▶ **Exercise**:
Only the text of the entries below should appear in your exact transcription; leave out every picture.

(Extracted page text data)
+ + + + + + +

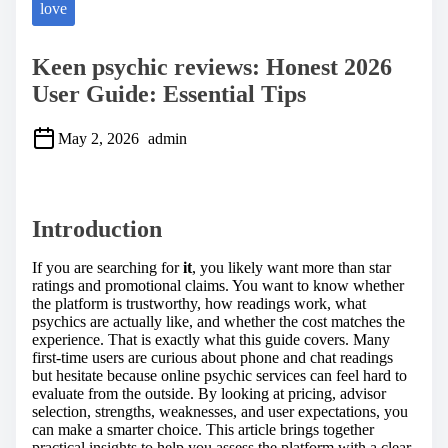
love
Keen psychic reviews: Honest 2026
User Guide: Essential Tips
May 2, 2026
admin
S
h
a
Introduction
r
e
t
If you are searching for
it
, you likely want more than star
h
ratings and promotional claims. You want to know whether
i
the platform is trustworthy, how readings work, what
s
psychics are actually like, and whether the cost matches the
p
experience. That is exactly what this guide covers. Many
o
first-time users are curious about phone and chat readings
s
but hesitate because online psychic services can feel hard to
t
evaluate from the outside. By looking at pricing, advisor
o
selection, strengths, weaknesses, and user expectations, you
n
can make a smarter choice. This article brings together
:
practical insights to help you assess the platform with a clear,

+ + + + + + +

▶ **Solved exercise**:
love
Keen psychic reviews: Honest 2026
User Guide: Essential Tips
May 2, 2026
admin
S
h
a
Introduction
r
e
t
If you are searching for
it
, you likely want more than star
h
ratings and promotional claims. You want to know whether
i
the platform is trustworthy, how readings work, what
s
psychics are actually like, and whether the cost matches the
p
experience. That is exactly what this guide covers. Many
o
first-time users are curious about phone and chat readings
s
but hesitate because online psychic services can feel hard to
t
evaluate from the outside. By looking at pricing, advisor
o
selection, strengths, weaknesses, and user expectations, you
n
can make a smarter choice. This article brings together
:
practical insights to help you assess the platform with a clear,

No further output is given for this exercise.